Saved entries
____

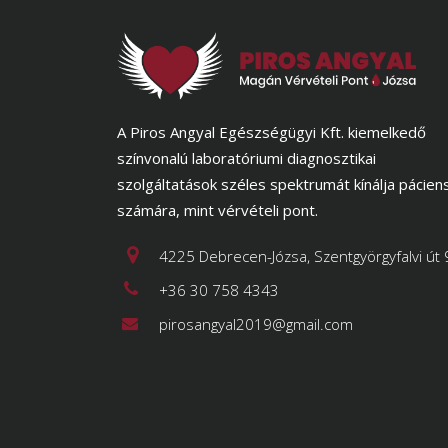
A Piros Angyal Egészségügyi Kft. kiemelkedő
színvonalú laboratóriumi diagnosztikai
szolgáltatások széles spektrumát kínálja pácien
számára, mint vérvételi pont.
4225 Debrecen-Józsa, Szentgyörgyfalvi út 
+36 30 758 4343
pirosangyal2019@gmail.com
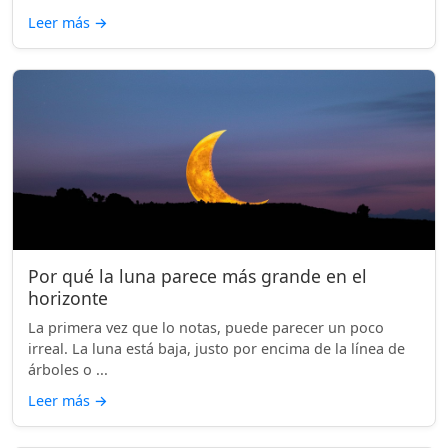
Leer más
→
Por qué la luna parece más grande en el
horizonte
La primera vez que lo notas, puede parecer un poco
irreal. La luna está baja, justo por encima de la línea de
árboles o ...
Leer más
→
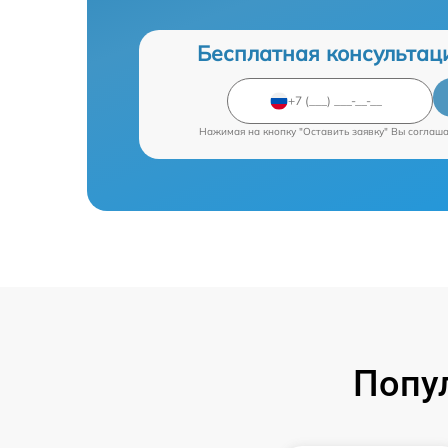
Бесплатная консультац
Нажимая на кнопку "Оставить заявку" Вы соглаш
Попу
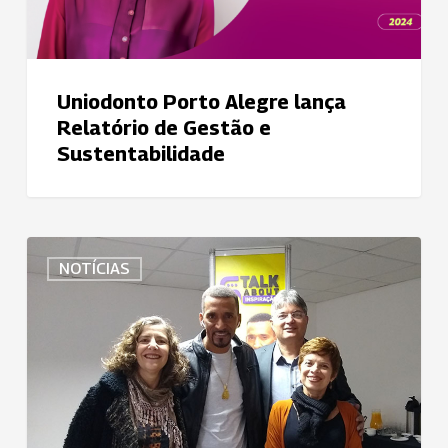
Sustentabilidade
Uniodonto Porto Alegre lança
Relatório de Gestão e
Sustentabilidade
Uniodonto
NOTÍCIAS
Juiz
de
Fora
é
prêmio
Top
of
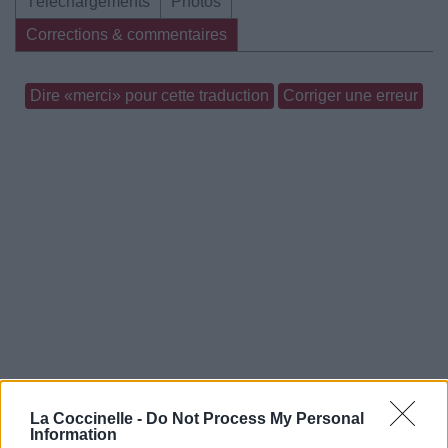
Téléchargements
Photos
Corrections & commentaires
Dire «merci» pour cette traduction
Corriger une erreur
La Coccinelle -
Do Not Process My Personal
Information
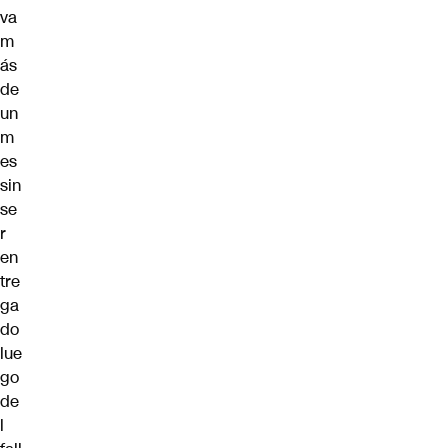
va
m
ás
de
un
m
es
sin
se
r
en
tre
ga
do
lue
go
de
l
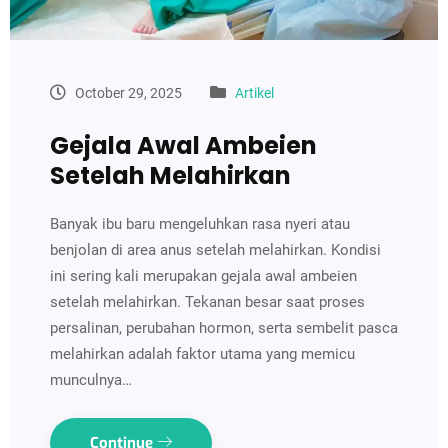
October 29, 2025
Artikel
Gejala Awal Ambeien
Setelah Melahirkan
Banyak ibu baru mengeluhkan rasa nyeri atau
benjolan di area anus setelah melahirkan. Kondisi
ini sering kali merupakan gejala awal ambeien
setelah melahirkan. Tekanan besar saat proses
persalinan, perubahan hormon, serta sembelit pasca
melahirkan adalah faktor utama yang memicu
munculnya…
Continue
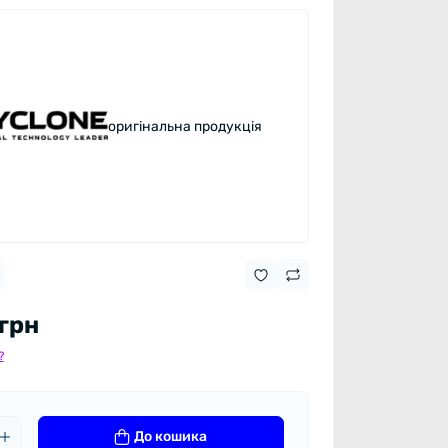
оригінальна продукція
 грн
?
До кошика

____

From the first line to the last, retype the data exactly, but omit every image.

A Piros Angyal Egészségügyi Kft. kiemelkedő
színvonalú laboratóriumi diagnosztikai
szolgáltatások széles spektrumát kínálja pácien
számára, mint vérvételi pont.
4225 Debrecen-Józsa, Szentgyörgyfalvi út 
+36 30 758 4343
pirosangyal2019@gmail.com
Leer más
→
Por qué la luna parece más grande en el
horizonte
La primera vez que lo notas, puede parecer un poco
irreal. La luna está baja, justo por encima de la línea de
árboles o ...
Leer más
→
Бесплатная консультац
Нажимая на кнопку "Оставить заявку" Вы соглаш
Попу
Sustentabilidade
Uniodonto Porto Alegre lança
Relatório de Gestão e
Sustentabilidade
Uniodonto
NOTÍCIAS
Juiz
de
Fora
é
prêmio
Top
of
Téléchargements
Photos
Corrections & commentaires
Dire «merci» pour cette traduction
Corriger une erreur
La Coccinelle -
Do Not Process My Personal
Information
va
m
ás
de
un
m
es
sin
se
r
en
tre
ga
do
lue
go
de
l
October 29, 2025
Artikel
Gejala Awal Ambeien
Setelah Melahirkan
Banyak ibu baru mengeluhkan rasa nyeri atau
benjolan di area anus setelah melahirkan. Kondisi
ini sering kali merupakan gejala awal ambeien
setelah melahirkan. Tekanan besar saat proses
persalinan, perubahan hormon, serta sembelit pasca
melahirkan adalah faktor utama yang memicu
munculnya…
Continue
оригінальна продукція
 грн
?
До кошика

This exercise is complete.